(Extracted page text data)
########################################

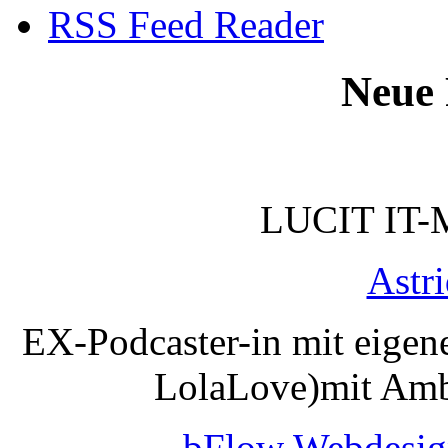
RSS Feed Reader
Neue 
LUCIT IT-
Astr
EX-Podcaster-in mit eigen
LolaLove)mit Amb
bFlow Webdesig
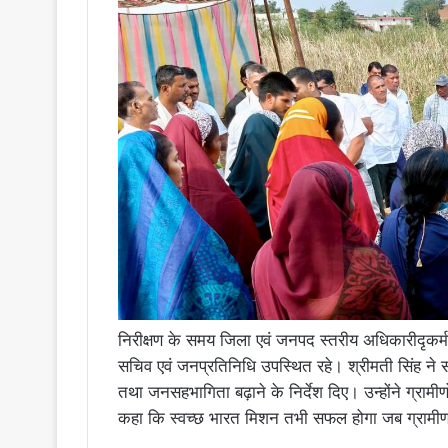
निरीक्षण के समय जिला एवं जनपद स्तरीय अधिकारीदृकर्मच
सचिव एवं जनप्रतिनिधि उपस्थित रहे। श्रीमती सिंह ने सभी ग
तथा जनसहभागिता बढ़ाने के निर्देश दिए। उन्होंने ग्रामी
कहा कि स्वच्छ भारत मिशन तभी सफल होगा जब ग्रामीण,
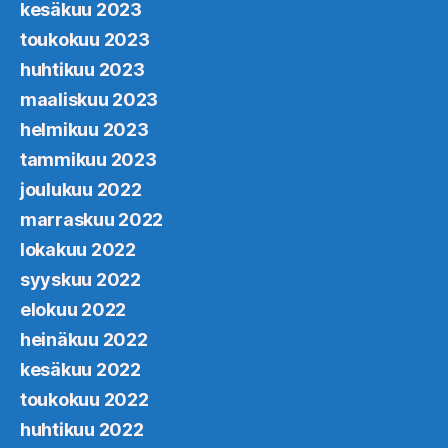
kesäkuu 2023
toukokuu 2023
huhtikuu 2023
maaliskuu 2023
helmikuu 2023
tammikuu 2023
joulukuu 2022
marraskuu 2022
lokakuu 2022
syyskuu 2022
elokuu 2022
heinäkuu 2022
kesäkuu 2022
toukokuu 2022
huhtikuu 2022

########################################

Exercise requirements – Could you print all the entries exactly as they stand, with the pictures left out?

Response to this exercise –
RSS Feed Reader
Neue 
LUCIT IT-
Astr
EX-Podcaster-in mit eigen
LolaLove)mit Amb
bFlow Webdesig
निरीक्षण के समय जिला एवं जनपद स्तरीय अधिकारीदृकर्मच
सचिव एवं जनप्रतिनिधि उपस्थित रहे। श्रीमती सिंह ने सभी ग
तथा जनसहभागिता बढ़ाने के निर्देश दिए। उन्होंने ग्रामी
कहा कि स्वच्छ भारत मिशन तभी सफल होगा जब ग्रामीण,
kesäkuu 2023
toukokuu 2023
huhtikuu 2023
maaliskuu 2023
helmikuu 2023
tammikuu 2023
joulukuu 2022
marraskuu 2022
lokakuu 2022
syyskuu 2022
elokuu 2022
heinäkuu 2022
kesäkuu 2022
toukokuu 2022
huhtikuu 2022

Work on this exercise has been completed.